Tra le varie figure professionali coinvolte, emerge sempre più quella del psicologo clinico, in grado di contribuire a un modello integrato di trattamento secondo un’ottica psicosomatica.

L’essere umano è un tutto unitario, dove la malattia si manifesta, a livello organico, come sintomo e, a livello psicologico, come disagio. Pertanto non viene focalizzata solamente la manifestazione fisiologica della malattia, ma anche l’aspetto emotivo che l’accompagna.

L’approccio multimodale,

Associa al trattamento farmacologico quello psicoeducativo, è in grado di garantire risultati migliori (Toussaint  et al.2010). Questo approccio, oltre a curare il sintomo, si prefigge lo scopo di diminuire la sofferenza psicologica. La figura del medico continua a mantenere una notevole importanza nella gestione della malattia che può essere associata o secondaria a numerose patologie anche  pericolose. Ne deriva la necessità di formulare adeguate diagnosi differenziali.

L’affezione necessità di un trattamento su più livelli:

  1. psicoeducativo: indicazione sull’igiene di vita e del sonno un’adeguata attività fisica una corretta alimentazione, istruzioni al paziente e alla famiglia per un azione di contrasto al catastrofismo e alla alessetimia.
  2. Una  terapia cognitivo comportamentale.
  3. Metabolizzare la consapevolezza che la fibromialgia anche se in alcuni casi può indurre una sintomatologia particolarmente penosa,  in realtà è una malattia che non provocherà danni all’organismo.

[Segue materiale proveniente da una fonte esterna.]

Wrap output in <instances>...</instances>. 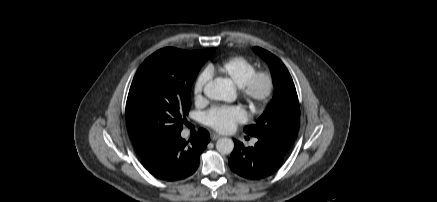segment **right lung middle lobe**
<instances>
[{
  "label": "right lung middle lobe",
  "instance_id": "obj_1",
  "mask_svg": "<svg viewBox=\"0 0 437 202\" xmlns=\"http://www.w3.org/2000/svg\"><path fill=\"white\" fill-rule=\"evenodd\" d=\"M213 52L192 55L167 47L141 64L126 103V121L138 152H147L181 132L191 106L192 84Z\"/></svg>",
  "mask_w": 437,
  "mask_h": 202
}]
</instances>
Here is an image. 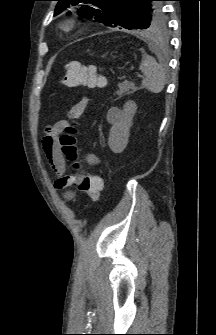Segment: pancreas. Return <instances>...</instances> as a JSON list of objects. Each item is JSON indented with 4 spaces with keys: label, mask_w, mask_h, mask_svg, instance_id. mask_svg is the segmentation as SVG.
Listing matches in <instances>:
<instances>
[{
    "label": "pancreas",
    "mask_w": 216,
    "mask_h": 335,
    "mask_svg": "<svg viewBox=\"0 0 216 335\" xmlns=\"http://www.w3.org/2000/svg\"><path fill=\"white\" fill-rule=\"evenodd\" d=\"M117 95L121 98L124 95L131 94L138 90V87L135 86L133 82L124 81L118 84ZM131 90V91H130Z\"/></svg>",
    "instance_id": "pancreas-1"
}]
</instances>
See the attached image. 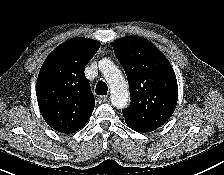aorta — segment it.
I'll list each match as a JSON object with an SVG mask.
<instances>
[{"instance_id":"762f6f07","label":"aorta","mask_w":224,"mask_h":175,"mask_svg":"<svg viewBox=\"0 0 224 175\" xmlns=\"http://www.w3.org/2000/svg\"><path fill=\"white\" fill-rule=\"evenodd\" d=\"M99 69L109 84L110 98L114 107L118 109L127 107L130 97L127 83L121 71L109 59L100 60Z\"/></svg>"}]
</instances>
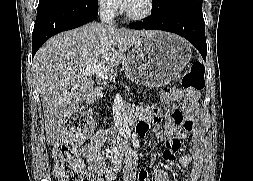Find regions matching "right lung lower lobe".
<instances>
[{"label": "right lung lower lobe", "instance_id": "98d812e1", "mask_svg": "<svg viewBox=\"0 0 253 181\" xmlns=\"http://www.w3.org/2000/svg\"><path fill=\"white\" fill-rule=\"evenodd\" d=\"M97 15V4L87 0H66L37 9L32 33V58L51 36L91 22Z\"/></svg>", "mask_w": 253, "mask_h": 181}]
</instances>
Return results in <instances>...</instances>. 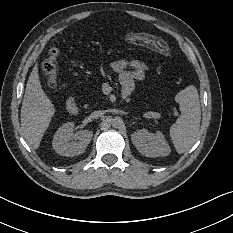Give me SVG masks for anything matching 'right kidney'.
Wrapping results in <instances>:
<instances>
[{
  "label": "right kidney",
  "mask_w": 233,
  "mask_h": 233,
  "mask_svg": "<svg viewBox=\"0 0 233 233\" xmlns=\"http://www.w3.org/2000/svg\"><path fill=\"white\" fill-rule=\"evenodd\" d=\"M75 123L68 121L58 128L53 135L52 148L57 153L72 157L85 152L87 145L90 143L93 133L89 130H83L76 134L77 143H69L74 136Z\"/></svg>",
  "instance_id": "right-kidney-1"
}]
</instances>
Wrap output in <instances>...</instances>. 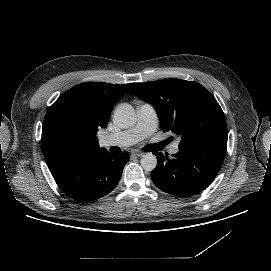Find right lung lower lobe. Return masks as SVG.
<instances>
[{"label":"right lung lower lobe","instance_id":"1","mask_svg":"<svg viewBox=\"0 0 271 271\" xmlns=\"http://www.w3.org/2000/svg\"><path fill=\"white\" fill-rule=\"evenodd\" d=\"M129 153L100 149L75 153L49 167L60 189L69 197L88 202L110 193L118 184Z\"/></svg>","mask_w":271,"mask_h":271}]
</instances>
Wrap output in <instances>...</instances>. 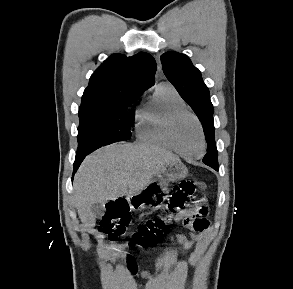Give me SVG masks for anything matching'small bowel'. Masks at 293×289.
Wrapping results in <instances>:
<instances>
[{
  "mask_svg": "<svg viewBox=\"0 0 293 289\" xmlns=\"http://www.w3.org/2000/svg\"><path fill=\"white\" fill-rule=\"evenodd\" d=\"M204 202H205V198H200L198 201V203H204ZM186 219H195L201 225L204 226L203 228L199 230H194L197 232H204L209 226V221L207 220V218H200L197 215L196 208L181 210L175 216L176 221H185ZM200 239H201V236L197 233H189V234L173 233L170 237V241H176L187 249L192 247V244L194 241H198ZM141 275L142 277L147 279V285L145 289H163L164 278H154L151 272L147 270L142 271Z\"/></svg>",
  "mask_w": 293,
  "mask_h": 289,
  "instance_id": "c3829d8e",
  "label": "small bowel"
}]
</instances>
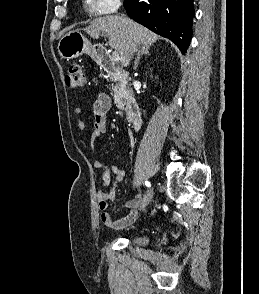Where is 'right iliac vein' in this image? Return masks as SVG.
Masks as SVG:
<instances>
[{
	"label": "right iliac vein",
	"instance_id": "63e3f726",
	"mask_svg": "<svg viewBox=\"0 0 259 294\" xmlns=\"http://www.w3.org/2000/svg\"><path fill=\"white\" fill-rule=\"evenodd\" d=\"M152 197H153V188L151 187L147 190L142 200V203L140 205V210H144L147 207V205L151 202Z\"/></svg>",
	"mask_w": 259,
	"mask_h": 294
}]
</instances>
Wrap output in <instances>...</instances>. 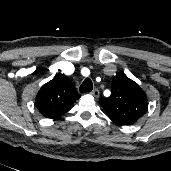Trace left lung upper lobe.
I'll list each match as a JSON object with an SVG mask.
<instances>
[{"label":"left lung upper lobe","instance_id":"left-lung-upper-lobe-1","mask_svg":"<svg viewBox=\"0 0 171 171\" xmlns=\"http://www.w3.org/2000/svg\"><path fill=\"white\" fill-rule=\"evenodd\" d=\"M111 90V96L101 99L99 103L116 124L132 125L147 111L146 94L124 73H118L113 78Z\"/></svg>","mask_w":171,"mask_h":171}]
</instances>
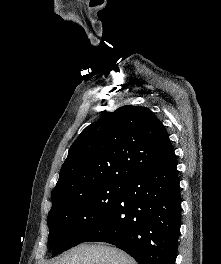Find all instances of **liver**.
I'll use <instances>...</instances> for the list:
<instances>
[{
    "label": "liver",
    "mask_w": 221,
    "mask_h": 264,
    "mask_svg": "<svg viewBox=\"0 0 221 264\" xmlns=\"http://www.w3.org/2000/svg\"><path fill=\"white\" fill-rule=\"evenodd\" d=\"M48 264H137L123 251L105 245H79Z\"/></svg>",
    "instance_id": "liver-1"
}]
</instances>
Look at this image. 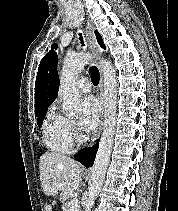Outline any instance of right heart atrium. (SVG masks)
Returning <instances> with one entry per match:
<instances>
[{"instance_id": "right-heart-atrium-1", "label": "right heart atrium", "mask_w": 178, "mask_h": 211, "mask_svg": "<svg viewBox=\"0 0 178 211\" xmlns=\"http://www.w3.org/2000/svg\"><path fill=\"white\" fill-rule=\"evenodd\" d=\"M65 131L68 136V138L74 142V141H80L82 140V136L80 135L78 128L74 121L70 119H66L65 123Z\"/></svg>"}]
</instances>
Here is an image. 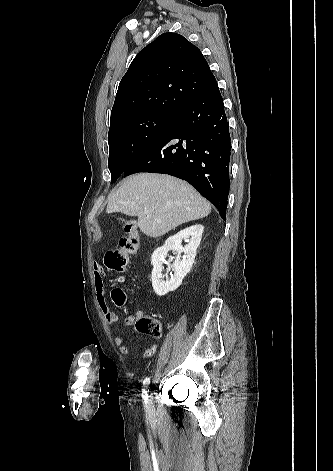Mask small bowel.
<instances>
[{
	"instance_id": "c3829d8e",
	"label": "small bowel",
	"mask_w": 333,
	"mask_h": 471,
	"mask_svg": "<svg viewBox=\"0 0 333 471\" xmlns=\"http://www.w3.org/2000/svg\"><path fill=\"white\" fill-rule=\"evenodd\" d=\"M93 269H94V286H95V293H96V299H97L98 305L105 316L106 322L109 325H117L119 323V317L116 313L112 312L109 309L107 305L106 297H105L104 281H103V277L105 276V271L103 267L97 262L94 263ZM140 314L141 313H136L134 315L127 316L124 320L125 325L132 326ZM114 343L119 349L120 353H122L123 355H130L132 353L131 349L125 345L124 338L122 336H117L114 340ZM156 349H157L156 345H152L150 348L144 351L142 355L144 357H151L156 352Z\"/></svg>"
}]
</instances>
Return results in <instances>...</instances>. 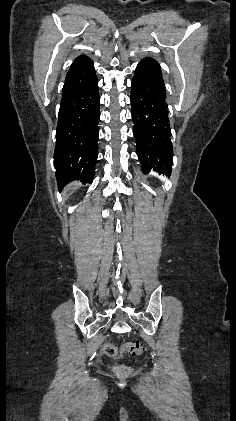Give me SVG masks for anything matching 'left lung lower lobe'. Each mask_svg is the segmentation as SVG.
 <instances>
[{"label":"left lung lower lobe","instance_id":"1","mask_svg":"<svg viewBox=\"0 0 236 421\" xmlns=\"http://www.w3.org/2000/svg\"><path fill=\"white\" fill-rule=\"evenodd\" d=\"M165 98L160 65L150 57L142 59L132 79L131 112L136 152L144 174H171L173 152Z\"/></svg>","mask_w":236,"mask_h":421}]
</instances>
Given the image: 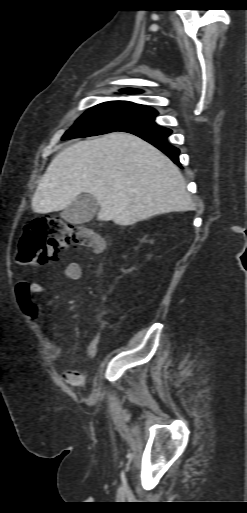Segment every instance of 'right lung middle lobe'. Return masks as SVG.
I'll return each instance as SVG.
<instances>
[{
    "label": "right lung middle lobe",
    "mask_w": 247,
    "mask_h": 513,
    "mask_svg": "<svg viewBox=\"0 0 247 513\" xmlns=\"http://www.w3.org/2000/svg\"><path fill=\"white\" fill-rule=\"evenodd\" d=\"M157 114L154 108L128 101L101 103L86 111L61 140L121 131L129 125L154 120Z\"/></svg>",
    "instance_id": "dd1d6c3e"
}]
</instances>
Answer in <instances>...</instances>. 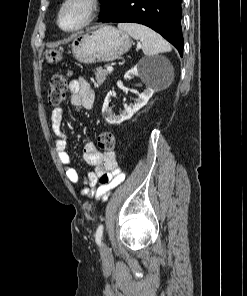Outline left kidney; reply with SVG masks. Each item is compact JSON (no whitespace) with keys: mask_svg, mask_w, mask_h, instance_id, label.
<instances>
[{"mask_svg":"<svg viewBox=\"0 0 247 296\" xmlns=\"http://www.w3.org/2000/svg\"><path fill=\"white\" fill-rule=\"evenodd\" d=\"M169 62L163 58L142 59L139 63L130 69L124 76L125 79H131L138 76L148 86L146 90L138 95L134 104L125 105L124 111L119 115L112 113L109 102L112 93H108L105 97L102 114L106 121L110 124H120L130 119L138 110L144 107L155 92V78L158 76L162 68H168Z\"/></svg>","mask_w":247,"mask_h":296,"instance_id":"1","label":"left kidney"}]
</instances>
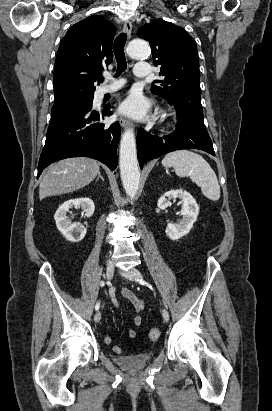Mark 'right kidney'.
I'll return each mask as SVG.
<instances>
[{
  "label": "right kidney",
  "mask_w": 272,
  "mask_h": 411,
  "mask_svg": "<svg viewBox=\"0 0 272 411\" xmlns=\"http://www.w3.org/2000/svg\"><path fill=\"white\" fill-rule=\"evenodd\" d=\"M79 207L83 210L86 217H91L94 213L95 206L90 198H76L64 202L57 209L54 219L56 226L62 235L71 242H79L86 235V228L80 223H73L67 218V212L70 208Z\"/></svg>",
  "instance_id": "1"
}]
</instances>
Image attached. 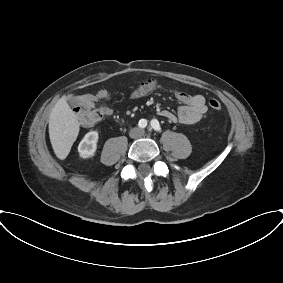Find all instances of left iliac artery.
Masks as SVG:
<instances>
[{
  "instance_id": "44dca946",
  "label": "left iliac artery",
  "mask_w": 283,
  "mask_h": 283,
  "mask_svg": "<svg viewBox=\"0 0 283 283\" xmlns=\"http://www.w3.org/2000/svg\"><path fill=\"white\" fill-rule=\"evenodd\" d=\"M151 126H152V128H153L155 131H157V132H160V131H161V127H160V124H159L158 120L153 119V120L151 121Z\"/></svg>"
}]
</instances>
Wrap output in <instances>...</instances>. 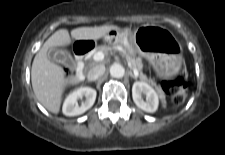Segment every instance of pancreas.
Segmentation results:
<instances>
[{
	"instance_id": "obj_1",
	"label": "pancreas",
	"mask_w": 225,
	"mask_h": 155,
	"mask_svg": "<svg viewBox=\"0 0 225 155\" xmlns=\"http://www.w3.org/2000/svg\"><path fill=\"white\" fill-rule=\"evenodd\" d=\"M110 50H120L122 52V54L126 57V59L128 60V62L130 63L131 65V68L132 69H137L138 72H139V78L142 80V81H145V82H148L150 84H152L159 96H160V99L162 100V102L165 104L166 103V96H165V93L163 92V90L158 87L156 85V83L152 80V79H148L146 77L145 74H143L142 72V69H143V63H142V60L141 58L139 57H136V54H130L128 53L120 44H114L112 47L111 46H107V45H103V46H99L97 48V52L98 51H101L103 53H107L109 52Z\"/></svg>"
}]
</instances>
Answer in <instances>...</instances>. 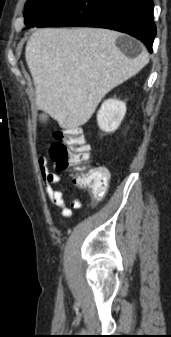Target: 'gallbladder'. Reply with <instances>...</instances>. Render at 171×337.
I'll list each match as a JSON object with an SVG mask.
<instances>
[{"label": "gallbladder", "instance_id": "bac80fb5", "mask_svg": "<svg viewBox=\"0 0 171 337\" xmlns=\"http://www.w3.org/2000/svg\"><path fill=\"white\" fill-rule=\"evenodd\" d=\"M40 120H41L42 122H45V121L47 120V115H46V114H42V115L40 116Z\"/></svg>", "mask_w": 171, "mask_h": 337}]
</instances>
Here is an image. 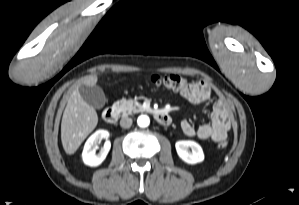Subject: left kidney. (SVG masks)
<instances>
[{
	"mask_svg": "<svg viewBox=\"0 0 299 205\" xmlns=\"http://www.w3.org/2000/svg\"><path fill=\"white\" fill-rule=\"evenodd\" d=\"M175 147L178 156L188 164H197L204 160L203 150L195 141L180 140L176 142ZM189 148H191V152Z\"/></svg>",
	"mask_w": 299,
	"mask_h": 205,
	"instance_id": "left-kidney-1",
	"label": "left kidney"
}]
</instances>
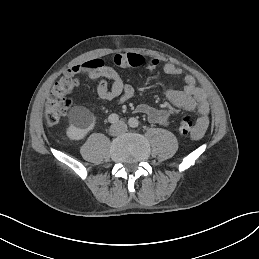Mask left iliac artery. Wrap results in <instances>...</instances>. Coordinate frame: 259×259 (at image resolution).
<instances>
[{
	"label": "left iliac artery",
	"instance_id": "44dca946",
	"mask_svg": "<svg viewBox=\"0 0 259 259\" xmlns=\"http://www.w3.org/2000/svg\"><path fill=\"white\" fill-rule=\"evenodd\" d=\"M128 123H129V126L132 128H136L139 126V121L134 117L130 118Z\"/></svg>",
	"mask_w": 259,
	"mask_h": 259
}]
</instances>
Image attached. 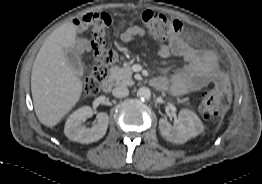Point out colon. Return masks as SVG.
Segmentation results:
<instances>
[{
  "mask_svg": "<svg viewBox=\"0 0 262 184\" xmlns=\"http://www.w3.org/2000/svg\"><path fill=\"white\" fill-rule=\"evenodd\" d=\"M147 32L158 41L170 40L177 37L183 29L179 20L154 12L145 11L141 16ZM111 18L106 13L91 12L84 14L78 24L90 27L91 46L94 64L84 81V91L95 95L100 91L101 84L108 75L109 67L117 60V55L107 42L106 36L111 27ZM227 88V78L224 74L217 75L215 87L201 93L199 111L206 120H215L221 114V95Z\"/></svg>",
  "mask_w": 262,
  "mask_h": 184,
  "instance_id": "obj_1",
  "label": "colon"
}]
</instances>
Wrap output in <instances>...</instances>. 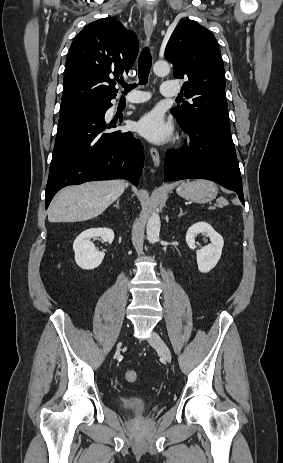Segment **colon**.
Segmentation results:
<instances>
[{
    "label": "colon",
    "instance_id": "obj_1",
    "mask_svg": "<svg viewBox=\"0 0 283 463\" xmlns=\"http://www.w3.org/2000/svg\"><path fill=\"white\" fill-rule=\"evenodd\" d=\"M124 377H125L126 381H128L130 383H135L139 379L138 373L135 370H127V371H125Z\"/></svg>",
    "mask_w": 283,
    "mask_h": 463
}]
</instances>
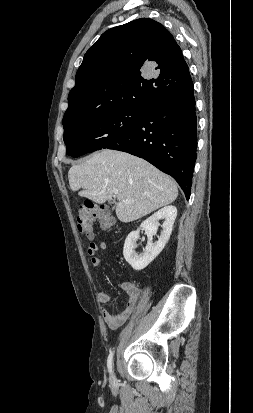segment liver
I'll return each mask as SVG.
<instances>
[{
	"mask_svg": "<svg viewBox=\"0 0 253 413\" xmlns=\"http://www.w3.org/2000/svg\"><path fill=\"white\" fill-rule=\"evenodd\" d=\"M72 191L96 203L111 199L114 189L118 202L112 208L121 222L128 223L172 203L177 185L146 160L126 152L105 149L92 154L68 171ZM130 200L126 203L124 200Z\"/></svg>",
	"mask_w": 253,
	"mask_h": 413,
	"instance_id": "liver-1",
	"label": "liver"
}]
</instances>
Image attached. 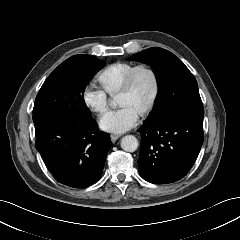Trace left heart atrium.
Instances as JSON below:
<instances>
[{"mask_svg":"<svg viewBox=\"0 0 240 240\" xmlns=\"http://www.w3.org/2000/svg\"><path fill=\"white\" fill-rule=\"evenodd\" d=\"M138 114L127 106L106 112L99 120V126L103 131L113 134H121L136 125Z\"/></svg>","mask_w":240,"mask_h":240,"instance_id":"left-heart-atrium-1","label":"left heart atrium"}]
</instances>
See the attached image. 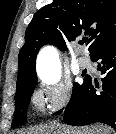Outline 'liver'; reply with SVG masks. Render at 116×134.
Wrapping results in <instances>:
<instances>
[{
    "instance_id": "liver-1",
    "label": "liver",
    "mask_w": 116,
    "mask_h": 134,
    "mask_svg": "<svg viewBox=\"0 0 116 134\" xmlns=\"http://www.w3.org/2000/svg\"><path fill=\"white\" fill-rule=\"evenodd\" d=\"M107 126H96L92 129H74L63 125L41 126L24 132L23 134H109Z\"/></svg>"
}]
</instances>
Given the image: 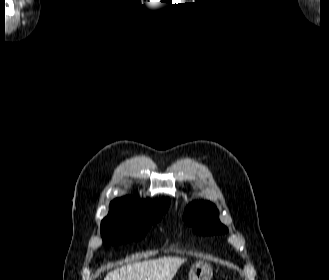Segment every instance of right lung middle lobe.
Wrapping results in <instances>:
<instances>
[{"label":"right lung middle lobe","mask_w":329,"mask_h":280,"mask_svg":"<svg viewBox=\"0 0 329 280\" xmlns=\"http://www.w3.org/2000/svg\"><path fill=\"white\" fill-rule=\"evenodd\" d=\"M168 207L146 213L130 207L110 205L108 216L101 222L103 243L116 245L141 240L151 225L161 220Z\"/></svg>","instance_id":"dd1d6c3e"}]
</instances>
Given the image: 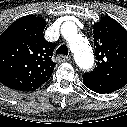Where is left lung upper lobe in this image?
<instances>
[{"label": "left lung upper lobe", "instance_id": "5c2ea615", "mask_svg": "<svg viewBox=\"0 0 127 127\" xmlns=\"http://www.w3.org/2000/svg\"><path fill=\"white\" fill-rule=\"evenodd\" d=\"M95 56L97 67L83 75L121 88L127 84V32L113 18L104 16L94 24Z\"/></svg>", "mask_w": 127, "mask_h": 127}]
</instances>
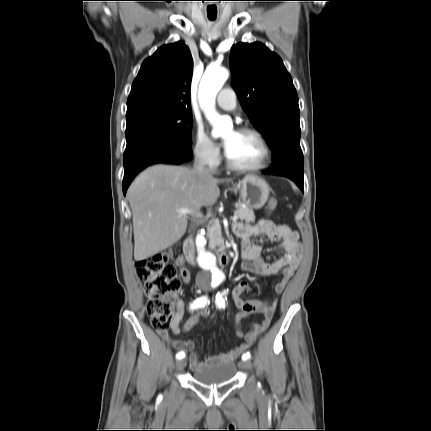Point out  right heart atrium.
<instances>
[{
	"mask_svg": "<svg viewBox=\"0 0 431 431\" xmlns=\"http://www.w3.org/2000/svg\"><path fill=\"white\" fill-rule=\"evenodd\" d=\"M193 153L203 165L214 168L220 160V151L201 127L194 134Z\"/></svg>",
	"mask_w": 431,
	"mask_h": 431,
	"instance_id": "1",
	"label": "right heart atrium"
}]
</instances>
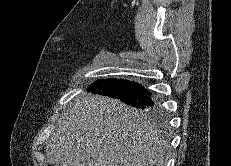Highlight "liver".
Masks as SVG:
<instances>
[{"label": "liver", "mask_w": 231, "mask_h": 166, "mask_svg": "<svg viewBox=\"0 0 231 166\" xmlns=\"http://www.w3.org/2000/svg\"><path fill=\"white\" fill-rule=\"evenodd\" d=\"M167 141L141 111L104 96H81L47 146L54 166H164Z\"/></svg>", "instance_id": "1"}]
</instances>
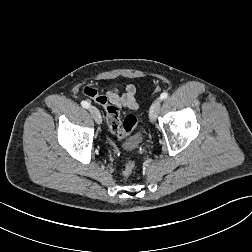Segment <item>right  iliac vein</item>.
Masks as SVG:
<instances>
[{
	"instance_id": "63e3f726",
	"label": "right iliac vein",
	"mask_w": 252,
	"mask_h": 252,
	"mask_svg": "<svg viewBox=\"0 0 252 252\" xmlns=\"http://www.w3.org/2000/svg\"><path fill=\"white\" fill-rule=\"evenodd\" d=\"M90 112H91L95 122L100 125L102 123V117H101L99 110L92 106V107H90Z\"/></svg>"
}]
</instances>
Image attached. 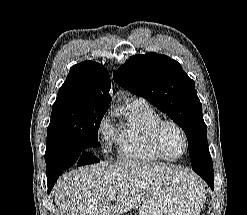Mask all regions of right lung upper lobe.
I'll return each instance as SVG.
<instances>
[{
  "instance_id": "cb5924a9",
  "label": "right lung upper lobe",
  "mask_w": 247,
  "mask_h": 215,
  "mask_svg": "<svg viewBox=\"0 0 247 215\" xmlns=\"http://www.w3.org/2000/svg\"><path fill=\"white\" fill-rule=\"evenodd\" d=\"M110 87V76L105 67L97 62L84 61L70 68L59 92L71 91L84 101L108 107Z\"/></svg>"
}]
</instances>
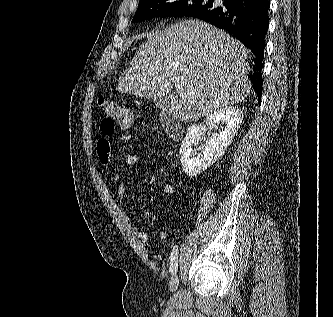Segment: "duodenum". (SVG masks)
<instances>
[{
	"label": "duodenum",
	"mask_w": 333,
	"mask_h": 317,
	"mask_svg": "<svg viewBox=\"0 0 333 317\" xmlns=\"http://www.w3.org/2000/svg\"><path fill=\"white\" fill-rule=\"evenodd\" d=\"M160 121L163 129L173 140H179L183 136V127L178 118L169 110L161 113Z\"/></svg>",
	"instance_id": "1"
}]
</instances>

I sintomi che si percepiscono sono reali, anche se  non sono determinati da una malattia organica. I meccanismi e la fisiopatologia delle alterazioni  che ne sono responsabili sono stati sufficientemente identificati. Non è giustificato un comportamento passivo e rassegnato, la fibromialgia non è una malattia incurabile, è un’affezione cronica caratterizzata da remissione e ricadute, ma adeguandosi alle istruzioni degli specialisti (attività fisica, trattamento psicologico, eventuali farmaci)  si può ottenere una condizione di stabile benessere.